Opdracht 12 Doe eens gek... yoga
Neem voor deze een grote handdoek mee van thuis en eventueel sloffen een flesje water. En draag een broek deze les.
Vandaag gaan we yoga oefeningen doen. Hele simpele oefeningen, want niet iedereen is even lening en soepel van lijf.
De docent kan rustige muziek aan zetten op de achtergrond als begeleiding of afleiding van elkaar.
Kent iedereen yoga, weet je wat dat is?
Wikipedia zegt: Yoga is een van de zes orthodoxe of astika filosofische scholen van het hindoeïsme. Yoga leert de geest, het gevoel en het lichaam te beheersen, om daarmee de vereniging met God te bereiken. In zijn tweede soetra stelt Patanjali: 'Yoga is het stilzetten van de wijzigingen van het denken'
Yoga orgnisatie Nederland zegt: 'Het woord ‘yoga’ is afgeleid van het Sanskriet woord Yuj dat ‘verbinding’ betekent. Het gaat dan om de verbinding tussen lichaam en geest. In het Westen wordt yoga voornamelijk geassocieerd met oefeningen die het evenwicht in het menselijk systeem herstellen. Yoga is niet prestatiegericht, je hoeft er niet speciaal lenig voor te zijn maar het bevordert wel de soepelheid van het lichaam.'
Hoe oud moet je zijn om yoga te kunnen doen?
Met een jaar of 4 mag je beginnen tot je zelf vindt dat je te oud bent geworden.
- De oefeningen doen we samen.
- Schuif alle tafels en stoelen aan de kant, en leg je handdoek in rijen of een cirkel neer. Als je je lichaam helemaal lang maakt en je armen boven en langs je lichaam strekt, mag je niemand kunnen raken.
- Ga niet over je eigen grens heen. De een kan zijn been hoog op tillen, de ander wat minder. De een kan met zijn hand zijn rug aanraken, de ander lukt dat niet. So what! Luister naar je eigen lichaam, kijk niet naar wat de ander kan. Heb je een blessure, dan kun je gewoon meedoen, maar dan niet zo hoog of lang of ver.
- Als je je wat duizelig gaat voelen, blijf dan rustig liggen of zitten en zet de oefening even op een laag pitje.

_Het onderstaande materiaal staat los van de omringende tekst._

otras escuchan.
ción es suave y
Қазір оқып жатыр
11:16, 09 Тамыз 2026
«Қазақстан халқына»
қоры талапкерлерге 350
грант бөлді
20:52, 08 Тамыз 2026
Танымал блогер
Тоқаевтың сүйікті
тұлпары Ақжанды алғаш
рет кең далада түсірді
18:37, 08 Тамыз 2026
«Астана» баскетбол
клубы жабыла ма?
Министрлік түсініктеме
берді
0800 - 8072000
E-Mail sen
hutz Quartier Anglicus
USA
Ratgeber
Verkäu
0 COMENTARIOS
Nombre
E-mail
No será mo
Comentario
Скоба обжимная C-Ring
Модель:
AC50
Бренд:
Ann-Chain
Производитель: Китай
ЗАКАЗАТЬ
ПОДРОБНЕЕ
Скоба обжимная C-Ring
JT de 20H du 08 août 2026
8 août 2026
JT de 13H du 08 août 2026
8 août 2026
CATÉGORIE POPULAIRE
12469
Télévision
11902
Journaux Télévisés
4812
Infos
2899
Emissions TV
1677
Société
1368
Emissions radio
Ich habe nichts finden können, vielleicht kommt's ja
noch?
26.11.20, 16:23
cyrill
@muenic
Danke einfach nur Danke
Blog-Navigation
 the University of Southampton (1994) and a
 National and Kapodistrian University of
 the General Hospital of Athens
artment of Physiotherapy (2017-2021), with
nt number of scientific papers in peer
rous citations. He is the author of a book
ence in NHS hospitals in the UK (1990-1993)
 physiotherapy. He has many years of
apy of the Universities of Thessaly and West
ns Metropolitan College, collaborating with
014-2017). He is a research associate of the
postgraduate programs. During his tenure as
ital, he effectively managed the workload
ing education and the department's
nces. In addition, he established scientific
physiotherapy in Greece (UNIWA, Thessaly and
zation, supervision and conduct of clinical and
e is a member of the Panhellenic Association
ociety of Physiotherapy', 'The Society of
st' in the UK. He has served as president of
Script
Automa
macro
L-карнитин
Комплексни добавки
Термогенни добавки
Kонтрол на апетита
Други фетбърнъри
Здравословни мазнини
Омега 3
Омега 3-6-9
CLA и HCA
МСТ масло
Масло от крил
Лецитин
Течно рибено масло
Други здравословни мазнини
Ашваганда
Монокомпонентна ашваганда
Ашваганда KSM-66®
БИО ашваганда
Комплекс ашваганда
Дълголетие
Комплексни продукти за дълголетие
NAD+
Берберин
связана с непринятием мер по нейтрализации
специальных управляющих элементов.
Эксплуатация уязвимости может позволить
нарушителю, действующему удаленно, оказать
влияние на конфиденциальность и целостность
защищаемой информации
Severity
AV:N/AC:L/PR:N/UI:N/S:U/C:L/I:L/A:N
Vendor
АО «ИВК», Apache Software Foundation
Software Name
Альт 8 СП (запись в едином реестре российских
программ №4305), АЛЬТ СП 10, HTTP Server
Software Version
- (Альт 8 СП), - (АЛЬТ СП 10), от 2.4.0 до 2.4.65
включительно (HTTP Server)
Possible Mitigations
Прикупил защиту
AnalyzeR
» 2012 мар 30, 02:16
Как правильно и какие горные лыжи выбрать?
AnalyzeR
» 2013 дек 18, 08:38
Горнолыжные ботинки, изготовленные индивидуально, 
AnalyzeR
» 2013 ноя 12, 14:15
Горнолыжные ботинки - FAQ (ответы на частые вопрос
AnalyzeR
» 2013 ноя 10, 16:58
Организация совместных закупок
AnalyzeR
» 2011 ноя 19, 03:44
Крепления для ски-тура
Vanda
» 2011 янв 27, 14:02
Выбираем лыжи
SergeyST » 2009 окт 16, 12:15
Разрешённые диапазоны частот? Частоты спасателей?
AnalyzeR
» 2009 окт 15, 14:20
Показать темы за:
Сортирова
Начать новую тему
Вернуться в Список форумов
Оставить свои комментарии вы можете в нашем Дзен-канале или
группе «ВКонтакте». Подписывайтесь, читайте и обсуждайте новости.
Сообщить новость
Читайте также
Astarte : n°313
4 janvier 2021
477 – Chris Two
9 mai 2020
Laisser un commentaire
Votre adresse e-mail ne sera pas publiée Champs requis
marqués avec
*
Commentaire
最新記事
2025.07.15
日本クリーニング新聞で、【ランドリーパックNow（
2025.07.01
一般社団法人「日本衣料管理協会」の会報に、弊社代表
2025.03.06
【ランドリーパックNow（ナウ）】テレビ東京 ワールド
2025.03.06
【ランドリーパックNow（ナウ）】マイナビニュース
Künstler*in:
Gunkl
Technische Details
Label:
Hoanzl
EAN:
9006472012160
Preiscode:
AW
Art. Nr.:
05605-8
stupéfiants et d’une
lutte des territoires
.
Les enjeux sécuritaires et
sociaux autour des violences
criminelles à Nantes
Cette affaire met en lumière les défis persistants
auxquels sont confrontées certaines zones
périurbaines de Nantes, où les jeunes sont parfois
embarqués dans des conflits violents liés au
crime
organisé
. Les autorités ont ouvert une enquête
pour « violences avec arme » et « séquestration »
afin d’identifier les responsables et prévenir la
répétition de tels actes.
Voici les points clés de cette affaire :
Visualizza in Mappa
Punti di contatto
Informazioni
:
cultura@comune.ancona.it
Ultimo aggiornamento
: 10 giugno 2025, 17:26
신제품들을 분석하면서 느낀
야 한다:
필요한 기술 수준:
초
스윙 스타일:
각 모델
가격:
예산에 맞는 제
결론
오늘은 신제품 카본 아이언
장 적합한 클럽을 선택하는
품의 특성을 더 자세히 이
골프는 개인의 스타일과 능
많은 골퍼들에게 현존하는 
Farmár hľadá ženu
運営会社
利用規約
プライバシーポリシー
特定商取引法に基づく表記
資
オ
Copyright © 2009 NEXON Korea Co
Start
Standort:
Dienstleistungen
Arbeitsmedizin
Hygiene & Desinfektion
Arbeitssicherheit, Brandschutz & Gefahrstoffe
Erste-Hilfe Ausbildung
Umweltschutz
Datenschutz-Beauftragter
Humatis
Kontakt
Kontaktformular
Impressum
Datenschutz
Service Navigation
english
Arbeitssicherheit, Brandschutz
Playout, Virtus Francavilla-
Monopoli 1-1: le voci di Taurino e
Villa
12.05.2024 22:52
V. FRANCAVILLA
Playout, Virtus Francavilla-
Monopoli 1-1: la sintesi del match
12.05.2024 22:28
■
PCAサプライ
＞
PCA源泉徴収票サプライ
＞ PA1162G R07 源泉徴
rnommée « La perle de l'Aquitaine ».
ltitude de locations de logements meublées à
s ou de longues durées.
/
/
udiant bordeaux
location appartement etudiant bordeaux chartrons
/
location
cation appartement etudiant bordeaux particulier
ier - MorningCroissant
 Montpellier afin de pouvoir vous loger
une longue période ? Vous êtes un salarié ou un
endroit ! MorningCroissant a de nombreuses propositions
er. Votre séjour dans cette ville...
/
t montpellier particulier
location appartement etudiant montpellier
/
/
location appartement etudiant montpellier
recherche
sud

- Tussen elke oefening door, schudt je je lichaam even los
- Als docent kijk je hoever je komt met de oefeningen in de klas. Begin altijd met oefening 1 en 2 en eindig altijd met oefening 11 als rustige cooldown en afsluiting.
Het begin van de les; de begroeting (Namasté)
- Handen tegen elkaar
- Vingers wijzen omhoog
- Kleine buiging naar elkaar
- Je zegt namasté. Dit betekent "Ik begroet jou"
Oefening 1; Aarden
- Op je school, werk, thuis kunnen bepaalde situaties voorkomen die stress opleveren. Denk bijvoorbeeld aan een moeilijk gesprek, aan een presentatie die je moet houden voor de klas of aan een nieuwe werkplek.
- Op zo’n moment helpt deze aardingsoefening je ademhaling weer onder controle te krijgen.
- Sta op
- Zet je voeten op heupafstand van elkaar
- Druk je voeten om de beurt in de grond
- Haal vijf keer diep adem (in door de neus en lang uit door de mond)
- Duw je schouders naar beneden
- Armen hangen langs je lichaam met open handen
- Merk op hoe je je voelt
- Herhaal deze oefening voor 1 minuut
Oefening 2; Los maken van je lichaam
- Rustig en voorzichtig alles losmaken, zodat je minder kans op blessures hebt
- Sta op
- Zet je oeten op heup afstand van elkaar
- Draai je polsen 8x de ene kant op
- Draai je polsen 8x de andere kant op
- Draai je schouders gelijktijdig 8x de ene kant op
- Draai je schouders gelijktijdig 8x de andere kant op
- Draai je schouders om en om 8x de ene kant op
- Draai je schouders om en om 8x de andere kant op
- Draai de heupen in rondjes 8x links om
- Draai de heupen in rondjes 8x rechts om
- Draai de linker enkel 8x links om
- Draai de linker enkel 8x rechts om
- Draai de rechter enkel 8x links om
- Draai de rechter enkel 8x rechts om
- Stek je voorzichtig helemaal lang uit
- Ga 8 tellen op je tenen staan
- Armen naar beneden zwaaien, door de knieën gaan, armen weer omhoog
- Nog 1x herhalen van het strekken en klaar
Oefening 3; De vlinder
- Dit is een zithouding die doet denken aan een vlinder. De oefening Vlinder rekt de binnenkant van je bovenbenen en bevordert de flexibiliteit van je heupen.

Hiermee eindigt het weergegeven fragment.